[Collected data]
· · · · ·
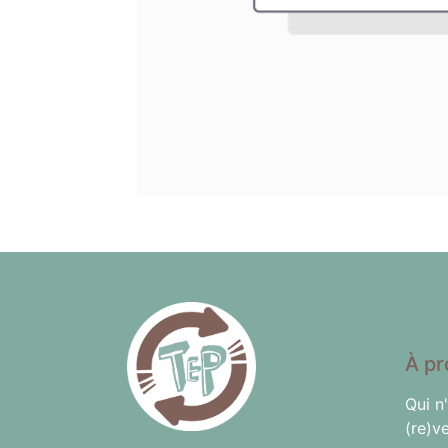
À pr
Qui n
(re)v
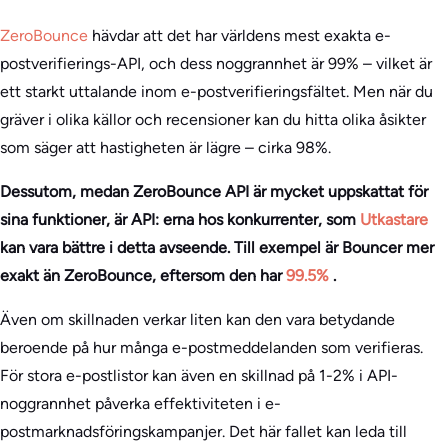
ZeroBounce
hävdar att det har världens mest exakta e-
postverifierings-API, och dess noggrannhet är 99% – vilket är
ett starkt uttalande inom e-postverifieringsfältet. Men när du
gräver i olika källor och recensioner kan du hitta olika åsikter
som säger att hastigheten är lägre – cirka 98%.
Dessutom, medan ZeroBounce API är mycket uppskattat för
sina funktioner, är API: erna hos konkurrenter, som
Utkastare
kan vara bättre i detta avseende. Till exempel är Bouncer mer
exakt än ZeroBounce, eftersom den har
99.5%
.
Även om skillnaden verkar liten kan den vara betydande
beroende på hur många e-postmeddelanden som verifieras.
För stora e-postlistor kan även en skillnad på 1-2% i API-
noggrannhet påverka effektiviteten i e-
postmarknadsföringskampanjer. Det här fallet kan leda till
· · · · ·
EXERCISE: Could you write out all the records exactly, without the pictures?

TASK OUTPUT:
À pr
Qui n
(re)v
ZeroBounce
hävdar att det har världens mest exakta e-
postverifierings-API, och dess noggrannhet är 99% – vilket är
ett starkt uttalande inom e-postverifieringsfältet. Men när du
gräver i olika källor och recensioner kan du hitta olika åsikter
som säger att hastigheten är lägre – cirka 98%.
Dessutom, medan ZeroBounce API är mycket uppskattat för
sina funktioner, är API: erna hos konkurrenter, som
Utkastare
kan vara bättre i detta avseende. Till exempel är Bouncer mer
exakt än ZeroBounce, eftersom den har
99.5%
.
Även om skillnaden verkar liten kan den vara betydande
beroende på hur många e-postmeddelanden som verifieras.
För stora e-postlistor kan även en skillnad på 1-2% i API-
noggrannhet påverka effektiviteten i e-
postmarknadsföringskampanjer. Det här fallet kan leda till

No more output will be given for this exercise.